On 03/18/08 17:23, Markus Werle wrote: [snip]
I am dreaming of:
scalar_field<0> rho; scalar_field<1> u; scalar_field<2> v; ....
Solver.AddPDESystem() [ddt(rho) + ddx(rho * u) + ddy(rho * v) + sourceterm == 0], [ddt(rho * u) + ddx(rho * pow<2, 1>(u)) + ddy(rho * u * v) == 0], [.. some other 10-20 partial differential eqns. omitted ];
[snip]
In chemistry there are systems with more than 100 equations of this form. One day proto will bend before such usecases. You've been warned ;-)

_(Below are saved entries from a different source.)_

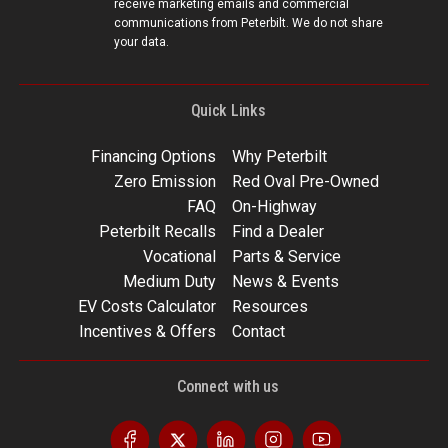
receive marketing emails and commercial
communications from Peterbilt. We do not share
your data.
Quick Links
Financing Options
Why Peterbilt
Zero Emission
Red Oval Pre-Owned
FAQ
On-Highway
Peterbilt Recalls
Find a Dealer
Vocational
Parts & Service
Medium Duty
News & Events
EV Costs Calculator
Resources
Incentives & Offers
Contact
Connect with us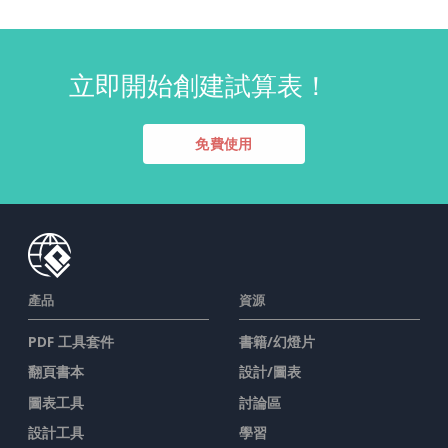
立即開始創建試算表！
免費使用
產品
資源
PDF 工具套件
書籍/幻燈片
翻頁書本
設計/圖表
圖表工具
討論區
設計工具
學習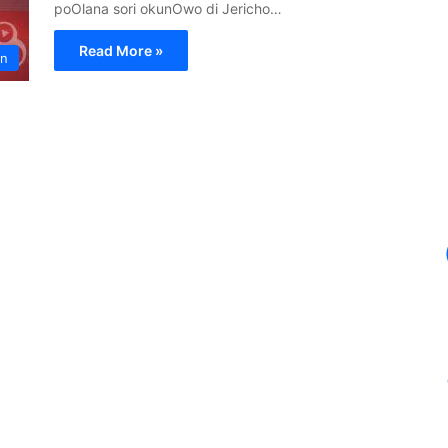
poOlana sori okunOwo di Jericho…
Read More »
in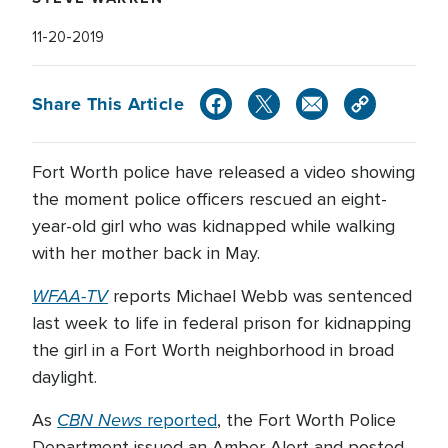
11-20-2019
Share This Article
Fort Worth police have released a video showing
the moment police officers rescued an eight-
year-old girl who was kidnapped while walking
with her mother back in May.
WFAA-TV
reports Michael Webb was sentenced
last week to life in federal prison for kidnapping
the girl in a Fort Worth neighborhood in broad
daylight.
CBN News
As
reported
, the Fort Worth Police
Department issued an Amber Alert and posted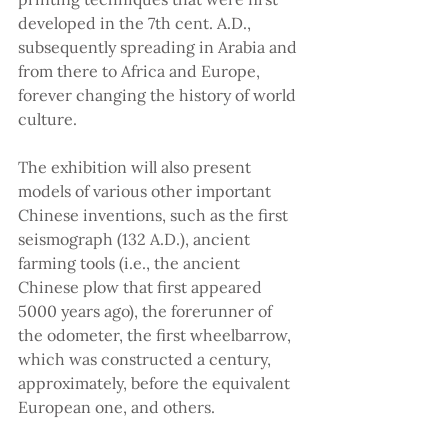
developed in the 7th cent. A.D., 
subsequently spreading in Arabia and 
from there to Africa and Europe, 
forever changing the history of world 
culture.
The exhibition will also present 
models of various other important 
Chinese inventions, such as the first 
seismograph (132 A.D.), ancient 
farming tools (i.e., the ancient 
Chinese plow that first appeared 
5000 years ago), the forerunner of 
the odometer, the first wheelbarrow, 
which was constructed a century, 
approximately, before the equivalent 
European one, and others.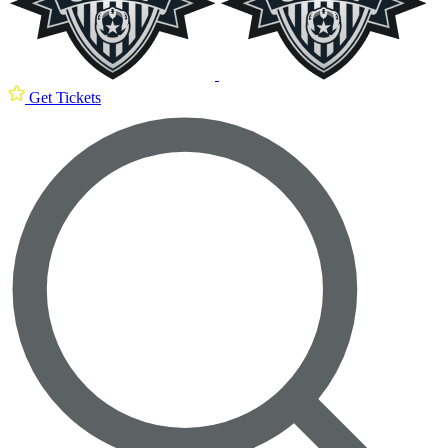
Get Tickets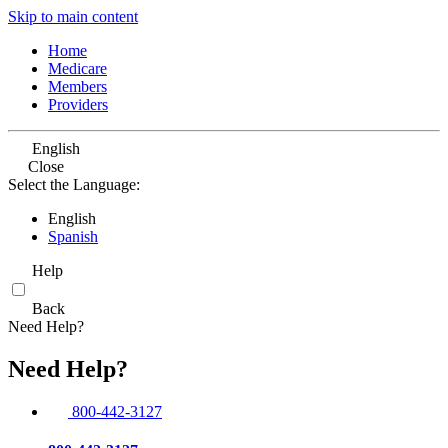
Skip to main content
Home
Medicare
Members
Providers
English
Close
Select the Language:
English
Spanish
Help
Back
Need Help?
Need Help?
800-442-3127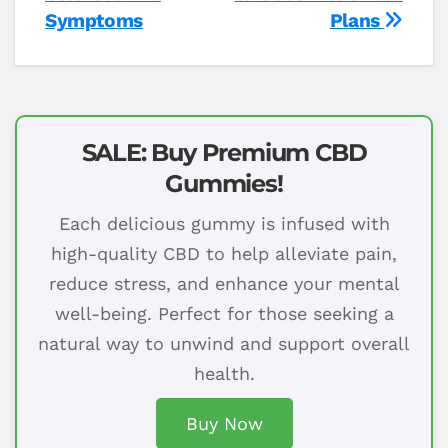
Symptoms
Plans
SALE: Buy Premium CBD
Gummies!
Each delicious gummy is infused with
high-quality CBD to help alleviate pain,
reduce stress, and enhance your mental
well-being. Perfect for those seeking a
natural way to unwind and support overall
health.
Buy Now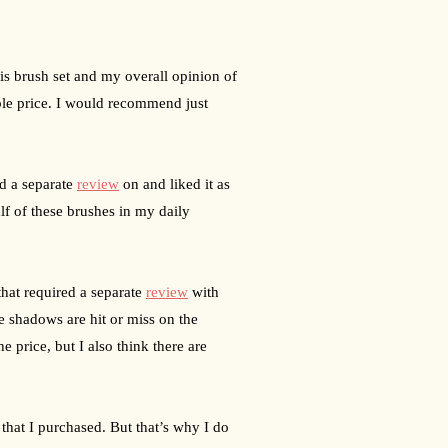
his brush set and my overall opinion of 
able price. I would recommend just 
d a separate 
review
 on and liked it as 
lf of these brushes in my daily 
hat required a separate 
review
 with 
e shadows are hit or miss on the 
 price, but I also think there are 
that I purchased. But that’s why I do 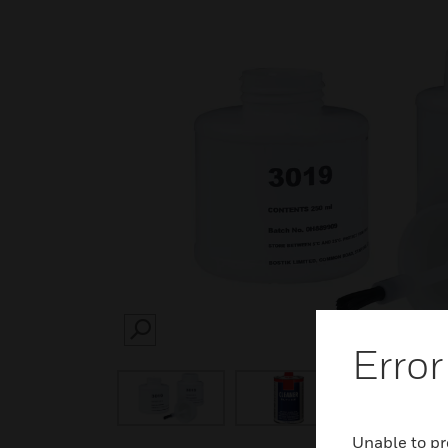
SEARCH
Error
Unable to pr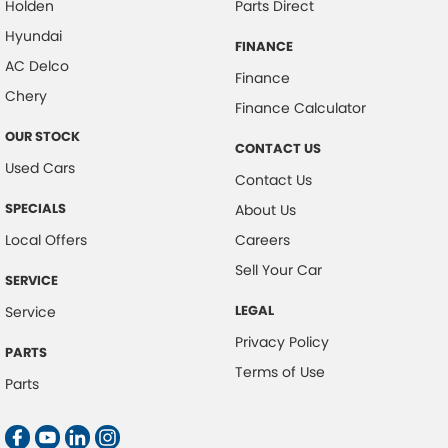
Holden
Parts Direct
Hyundai
FINANCE
AC Delco
Finance
Chery
Finance Calculator
OUR STOCK
CONTACT US
Used Cars
Contact Us
SPECIALS
About Us
Local Offers
Careers
Sell Your Car
SERVICE
LEGAL
Service
Privacy Policy
PARTS
Terms of Use
Parts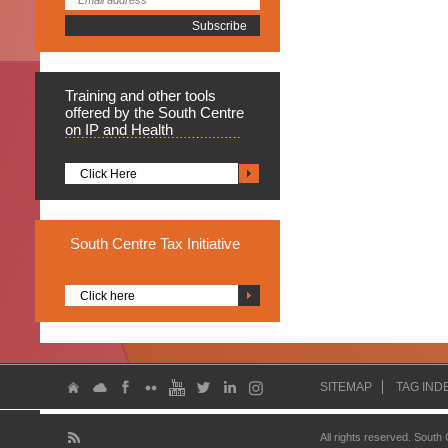
Training
and other tools
offered by the South Centre
on IP and Health
Click Here
South
Centre Tax Initiative
Click here
SITEMAP
TAG IND
All rights reserved. South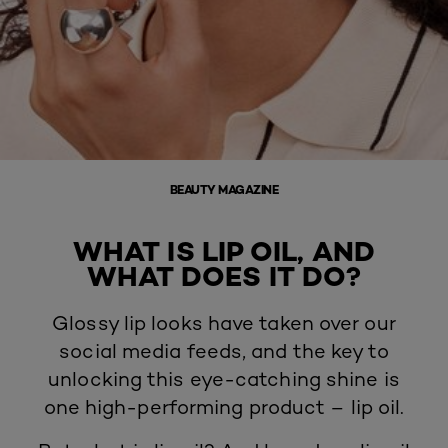
BEAUTY MAGAZINE
WHAT IS LIP OIL, AND
WHAT DOES IT DO?
Glossy lip looks have taken over our
social media feeds, and the key to
unlocking this eye-catching shine is
one high-performing product – lip oil.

Spirit has something similar except it's equations always have a single variable (a.k.a. nonterminal in grammar parlance) on one side of the equation. For example, the calculator::definition CTOR here: http://www.boost.org/libs/spirit/example/fundamental/full_calc.cpp Spirit uses pointer's to the rhs stored in spirit::rule's which avoids, somewhat, the compiler limitations. Maybe you could do something similar. This sequence of grammar equations (a.k.a. productions) and a solution to these equations for non-terminal lookaheads is prototyped using proto in cfg_lookahead_extends.zip here: http://www.boost-consulting.com/vault/index.php?&directory=Strings%20-%20Text%20Processing However, instead of using '[]' to separate the equations, like spirit, this prototype uses ','. Maybe the lookahead prototype could give you some ideas for constructing the equations and solving them for your PDE solver.